[Writer, theorist, and critic, b. 1933, New York, d. 2004, New York.]
By furnishing this already crowded world with a duplicate one of images, photography makes us feel that the world is more available than it really is.
Surrealism lies at the heart of the photographic enterprise: in the very creation of a reality in the second degree, narrower but more dramatic than the one perceived by natural vision.
There is no such thing as a bad photograph—only less interesting, less relevant, less mysterious ones.
Let the atrocious images haunt us. Even if they are only tokens, and cannot possibly encompass most of the reality to which they refer, they still perform a vital function. The images say: This is what human beings are capable of doing—may volunteer to do, enthusiastically, self-righteously. Don’t forget.

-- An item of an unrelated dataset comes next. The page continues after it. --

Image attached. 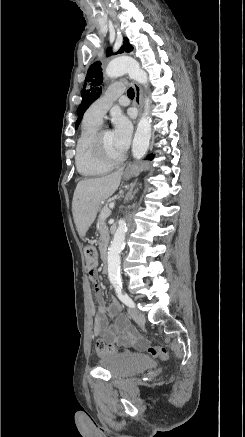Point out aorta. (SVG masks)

Our very sense of situation is now articulated by the camera’s interventions. The omnipresence of cameras persuasively suggests that time consists of interesting events, events worth photographing. This, in turn, makes it easy to feel that any event, once underway, and whatever its moral character, should be allowed to complete itself—so that something else can be brought into the world, the photograph.
Standing alone, photographs promise an understanding they cannot deliver. In the company of words, they take on meaning, but they slough off one meaning and take on another with alarming ease.
A photograph is supposed not to evoke but to show. That is why photographs, unlike handmade images, can count as evidence. But evidence of what?
The disconcerting ease with which photographs can be taken, the inevitable even when inadvertent authority of the results, suggest a very tenuous relation to knowing.